Niall finally looks up from his phone and stare at Harry with confusion written all over his face. Harry wonders what would happen if he died right then and there. Would any of his friends care? They certainly do not care when he speaks to them.

 “I don’t understand why you bothered coming here if you’re gonna sit by your phones all night.” Harry blushes as he speaks, looking down at his fingers in his lap again. He has never been good at confrontation; always too afraid people would leave him if he were not pleasing them. Niall shrugs and places his phone on the floor next to him, nudging Liam next to him to do the same thing.

 “Sorry H,” Liam says. “Soph’s alone and bored tonight.”

Harry wants to ask him why she can’t find another way to entertain herself. Harry does not say this. That would probably hurt Liam’s feelings.
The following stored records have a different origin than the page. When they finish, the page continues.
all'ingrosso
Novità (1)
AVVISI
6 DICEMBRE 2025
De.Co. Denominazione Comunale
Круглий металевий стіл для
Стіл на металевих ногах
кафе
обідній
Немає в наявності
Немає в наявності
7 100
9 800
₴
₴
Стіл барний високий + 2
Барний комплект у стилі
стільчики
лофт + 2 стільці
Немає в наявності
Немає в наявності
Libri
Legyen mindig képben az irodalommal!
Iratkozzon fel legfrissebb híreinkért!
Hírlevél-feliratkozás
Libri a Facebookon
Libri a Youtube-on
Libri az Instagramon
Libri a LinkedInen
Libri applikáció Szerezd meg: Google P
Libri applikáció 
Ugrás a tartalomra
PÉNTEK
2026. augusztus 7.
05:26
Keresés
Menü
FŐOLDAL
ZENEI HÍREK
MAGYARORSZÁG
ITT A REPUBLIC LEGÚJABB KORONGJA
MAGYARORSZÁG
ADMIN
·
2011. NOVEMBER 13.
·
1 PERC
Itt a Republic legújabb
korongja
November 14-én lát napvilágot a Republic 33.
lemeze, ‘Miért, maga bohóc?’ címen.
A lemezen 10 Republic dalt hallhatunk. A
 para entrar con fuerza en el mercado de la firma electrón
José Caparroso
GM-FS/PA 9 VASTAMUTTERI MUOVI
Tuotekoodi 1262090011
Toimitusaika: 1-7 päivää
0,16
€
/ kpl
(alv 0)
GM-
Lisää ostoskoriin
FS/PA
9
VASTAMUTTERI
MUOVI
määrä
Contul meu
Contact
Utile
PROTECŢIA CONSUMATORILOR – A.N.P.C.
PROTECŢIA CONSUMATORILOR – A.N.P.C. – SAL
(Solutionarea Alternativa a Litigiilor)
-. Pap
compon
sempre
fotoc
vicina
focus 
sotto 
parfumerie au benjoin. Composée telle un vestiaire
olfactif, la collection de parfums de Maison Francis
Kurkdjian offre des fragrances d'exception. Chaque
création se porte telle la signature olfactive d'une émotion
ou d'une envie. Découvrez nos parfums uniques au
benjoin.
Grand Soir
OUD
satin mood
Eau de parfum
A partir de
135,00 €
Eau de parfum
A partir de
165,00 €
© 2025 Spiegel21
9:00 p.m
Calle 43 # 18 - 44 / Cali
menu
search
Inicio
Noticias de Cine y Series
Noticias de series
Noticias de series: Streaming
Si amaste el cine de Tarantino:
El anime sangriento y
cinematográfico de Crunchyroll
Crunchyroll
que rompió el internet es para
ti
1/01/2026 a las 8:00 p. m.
 “We can watch a film,” Niall suggests. So they do. And two of them are glued to their phones once again and Harry forgets the film. He keeps watching his friends ignoring him on the first night they all spend time together for God knows how long and he wishes they would be somewhere else. Not being with them is better than being with them and be ignored. His mother always says you should tell your friends when you are upset with them. But Harry does not dare. He is afraid he will push them away and be lonely for the rest of his life. At least they care enough to come over for once. Even if them coming over means not spending time with them. Harry kind of wishes he lived in a time without phones or advanced technology. Maybe he would be happier then.

 

Liam (9.02)

you ill? u seemed fine saturday

 

Niall (10.45)

Li said u werent at eng this morning. does that mean ur not comin to maths??? dont make me suffer aloneeeeee h!!!

 

It is easy to forget how selfish his friends really are when Harry wakes up to their texts on Monday morning. The two of them sound concerned he is not in school, but when Harry woke up the first time, his insides screamed at him to stay in bed. So later, when his Mum carefully knocked on the door telling him he should get up now or he would be late for school, he told her he had a headache and he wanted to stay home from school. It was not as if he was lying. Harry has had a headache for weeks now and it bothers him at night so he cannot sleep properly. Mostly though, he chose not to go to school that morning because he did not feel like it. He still does not feel like it, even when he wakes up at noon and sees the texts from his friends. He ignores the texts and plugs in his earphones, turning up Arctic Monkeys loud and closes his eyes again. He lies under the covers, looking up at the ceiling. His mind is empty. He feels empty. He wishes there was someone who could make him feel whole again – someone who could patch him together and love him for who he is.